SpringBoot实现图片识别文字的四种方式小结

2024-02-05 10:34:58 作者：weixin_50117748

本文主要介绍了SpringBoot实现图片识别文字的四种方式，包括Tess4J，百度智能云，阿里云，腾讯云这四种，具有一定的参考价值，感兴趣的可以了解一下

SpringBoot 整合 Tess4J 实现

Tesseract是一个开源的光学字符识别（OCR）引擎，它可以将图像中的文字转换为计算机可读的文本。支持多种语言和书面语言，并且可以在命令行中执行。它是一个流行的开源OCR工具，可以在许多不同的操作系统上运行。

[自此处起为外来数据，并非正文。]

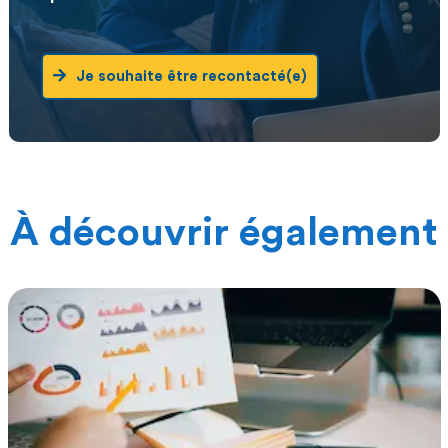
Je souhaite être recontacté(e)
À découvrir également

Tess4J是一个基于Tesseract OCR引擎的Java接口，可以用来识别图像中的文本，说白了，就是封装了它的API，让Java可以直接调用。

1、引入tess4j依赖

<!-- tess4j -->
<dependency>
    <groupId>net.sourceforge.tess4j</groupId>
    <artifactId>tess4j</artifactId>
    <version>4.5.4</version>
</dependency>

2、yml配置

把训练数据的目录路径配置在yml里，后续可以扩展到配置中心。

server:
  port: 8888

# 训练数据文件夹的路径
tess4j:
  datapath: E:/gitee/OCR/tess4j_data

Tesseract OCR库通过训练数据来学习不同语言和字体的特征，以便更好地识别图片中的文字。

在安装Tesseract OCR库时，通常会生成一个包含多个子文件夹的训练数据文件夹，其中每个子文件夹都包含了特定语言或字体的训练数据。

比如我这里是下载后放到了D盘的tessdata目录下，如图所示，其实就是一个.traineddata为后缀的文件，大小约2M多。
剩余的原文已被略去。